Suffering is bad and no-one - no being - wants it. It can be used for positive effect though.

----------


## Jassy Melson

Thank you all for your comments.

----------


## Rainyhawaii

I don't believe suffering is generally bad. That's not to say it's good, necessary or anything else. And as it has already been said, it will not only happen no matter what you try to do to stop it, but it's a learning experience. It appears to me that it's all about how you deal with it. If you don't learn from it and try to find some 'insight' (for lack of a better word) then you will likely end up believing that it's not good for anything. If you do learn from it then you won't regard suffering as 'evil' or 'bad'... or so I think. It's like that comment "The sensation of pain is actually vital to life when you think about it. If we didn't know we're being hurt then we'd all go round accidentally breaking our bones." Just as emotional suffering should, if one learns from it, give them some empathy. And I think that suffering, once overcome or at least held up for a bit, can inspire to write just as much as happiness. 

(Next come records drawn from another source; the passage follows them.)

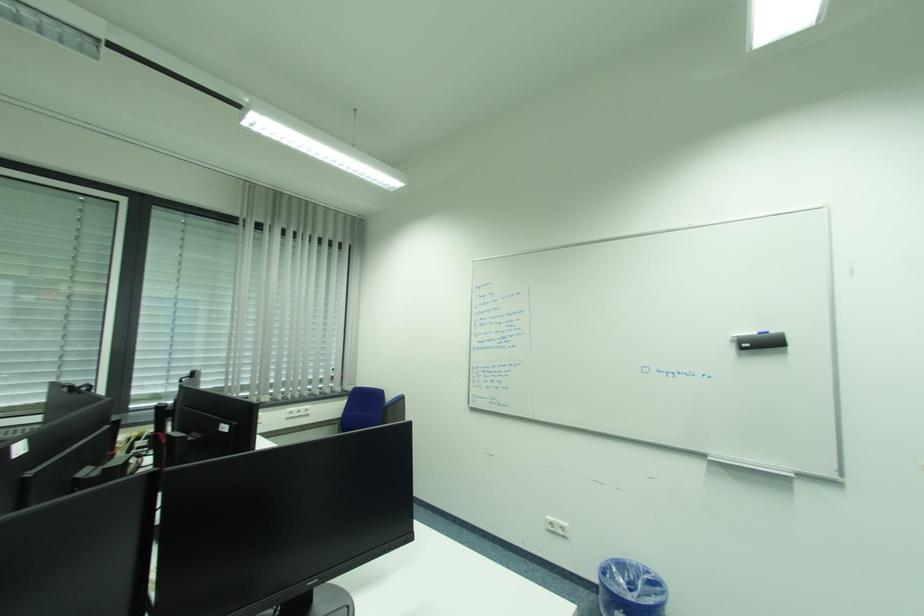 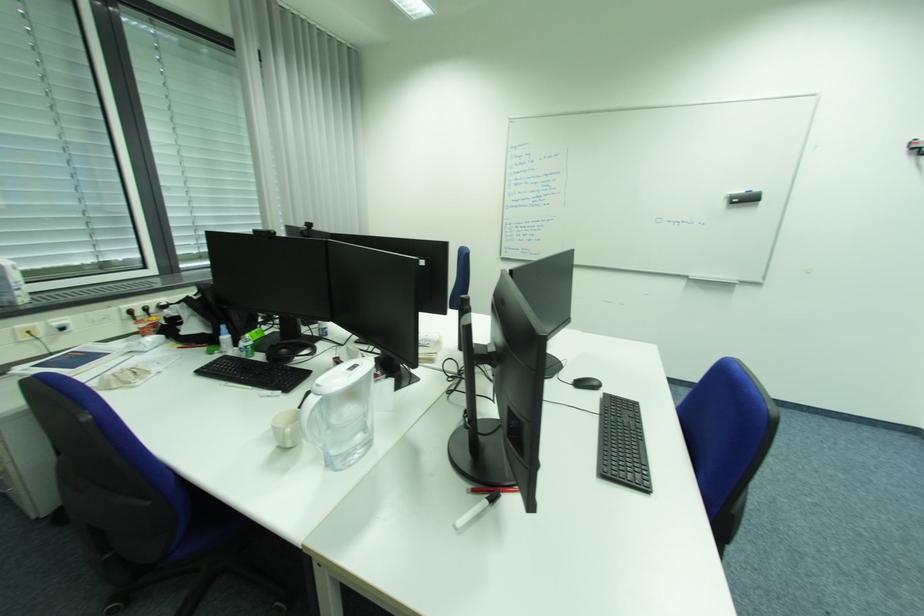 Question: In a continuous first-person perspective shot, in which direction is the camera moving?

Choices:
 (A) Left
 (B) Right
 (C) Forward
 (D) Backward

Answer: (A) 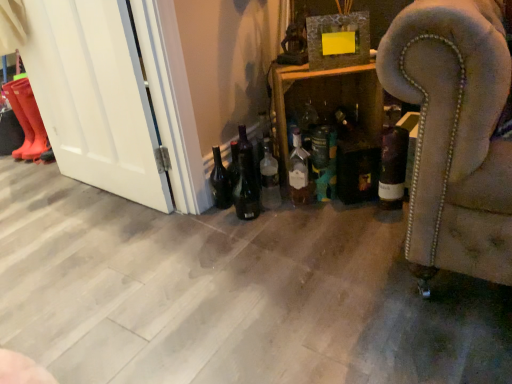 The image size is (512, 384). Identify the location of vacant space situated on the left part of black glass beer bottle at lower center, which ranks as the second beer bottle in left-to-right order. (208, 225). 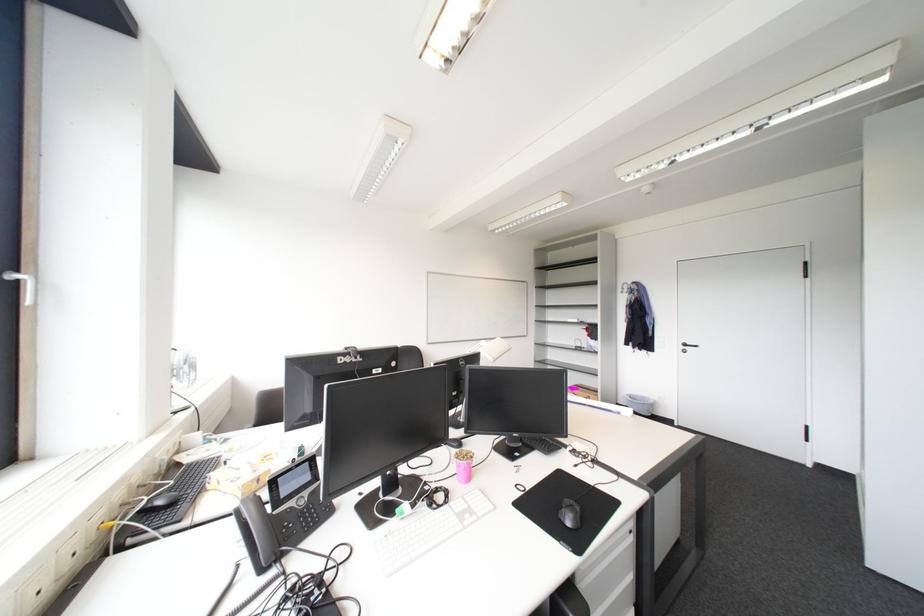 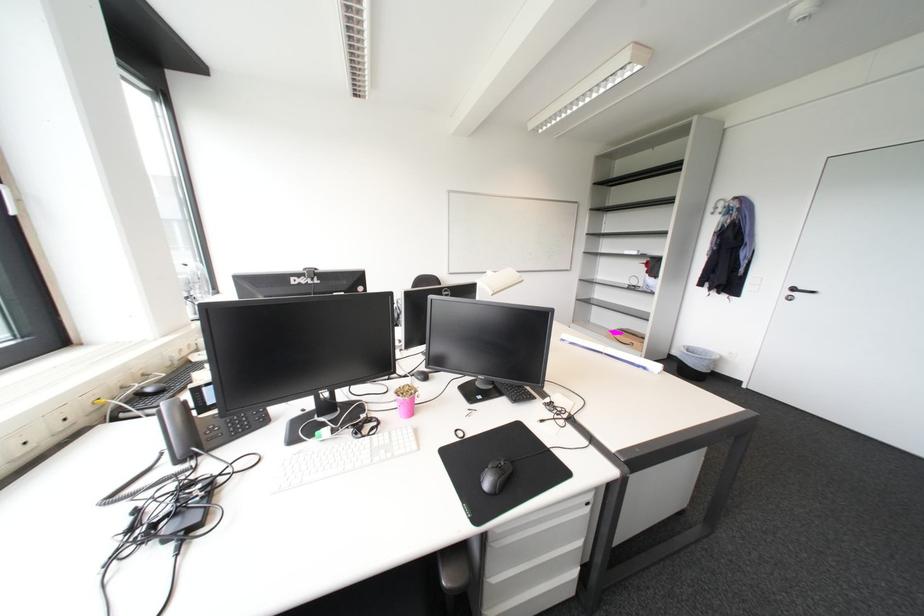 Where in the second image is the point corresponding to [456,504] from the first image?

(379, 436) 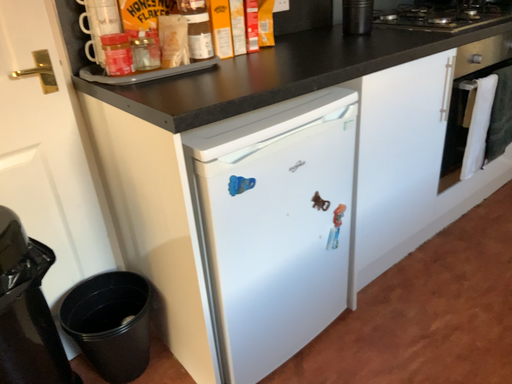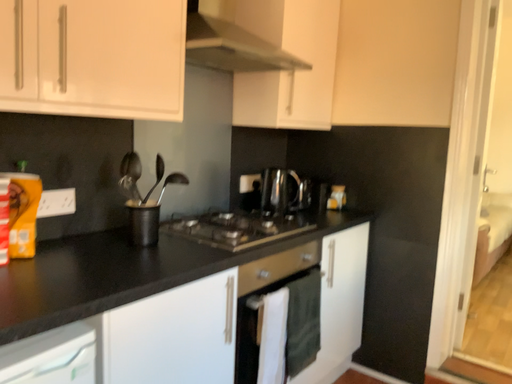 Question: Which way did the camera rotate in the video?

Choices:
 (A) rotated downward
 (B) rotated upward

Answer: (B)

I think it's necessary to learn from pain. Although depending on how you do that it can also create opposing views of it. So I suppose it would be better for me to say "I believe that it's necessary to learn from it in a way that makes you think it's not 'bad' but not 'good'." That's all I can think of for now.

----------


## Jassy Melson

I see my OP has aroused a great deal of thought. That's good.

----------